= Task item =
All lines of the entries with "Электроэнергетическая" in them must be listed.

*** Block opens ***

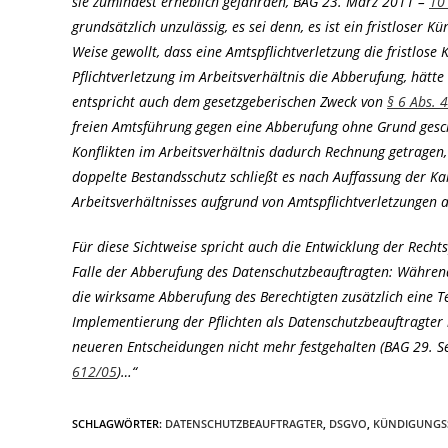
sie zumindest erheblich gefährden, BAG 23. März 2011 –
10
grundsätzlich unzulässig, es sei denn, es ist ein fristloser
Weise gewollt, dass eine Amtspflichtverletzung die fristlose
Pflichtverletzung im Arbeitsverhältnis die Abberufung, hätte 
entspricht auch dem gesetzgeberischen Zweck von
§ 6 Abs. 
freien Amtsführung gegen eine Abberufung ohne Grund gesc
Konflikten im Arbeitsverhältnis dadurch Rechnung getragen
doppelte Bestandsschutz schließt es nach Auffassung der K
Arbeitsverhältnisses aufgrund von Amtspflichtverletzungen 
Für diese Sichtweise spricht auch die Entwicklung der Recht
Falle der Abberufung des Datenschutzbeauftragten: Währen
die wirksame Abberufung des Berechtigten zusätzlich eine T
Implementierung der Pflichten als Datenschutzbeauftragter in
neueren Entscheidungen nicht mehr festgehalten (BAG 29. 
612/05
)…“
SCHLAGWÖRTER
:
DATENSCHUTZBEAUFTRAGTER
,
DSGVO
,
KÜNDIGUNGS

*** Block closes ***
*** Block opens ***

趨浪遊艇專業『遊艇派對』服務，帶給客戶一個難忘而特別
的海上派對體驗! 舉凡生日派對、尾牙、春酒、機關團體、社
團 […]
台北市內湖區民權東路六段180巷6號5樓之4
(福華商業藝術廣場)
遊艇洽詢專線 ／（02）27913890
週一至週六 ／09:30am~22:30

*** Block closes ***
*** Block opens ***

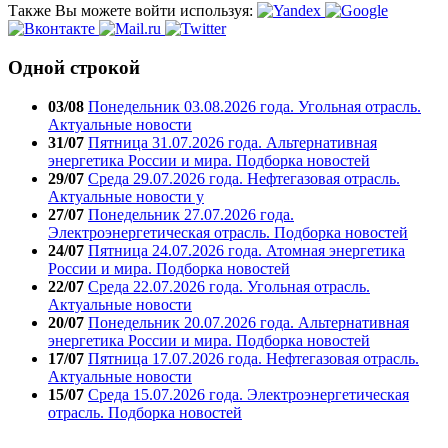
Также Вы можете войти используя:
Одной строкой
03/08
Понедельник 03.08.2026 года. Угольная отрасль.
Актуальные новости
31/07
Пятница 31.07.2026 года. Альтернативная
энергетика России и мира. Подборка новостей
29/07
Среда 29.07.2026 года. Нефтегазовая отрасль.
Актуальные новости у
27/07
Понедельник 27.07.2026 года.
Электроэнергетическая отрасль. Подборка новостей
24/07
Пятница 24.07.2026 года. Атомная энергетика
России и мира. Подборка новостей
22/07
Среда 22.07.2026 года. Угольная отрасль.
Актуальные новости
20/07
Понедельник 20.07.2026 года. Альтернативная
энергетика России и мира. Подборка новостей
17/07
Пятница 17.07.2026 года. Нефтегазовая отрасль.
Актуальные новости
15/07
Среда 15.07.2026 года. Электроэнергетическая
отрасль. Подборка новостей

*** Block closes ***

= Output for this task =
Электроэнергетическая отрасль. Подборка новостей
Среда 15.07.2026 года. Электроэнергетическая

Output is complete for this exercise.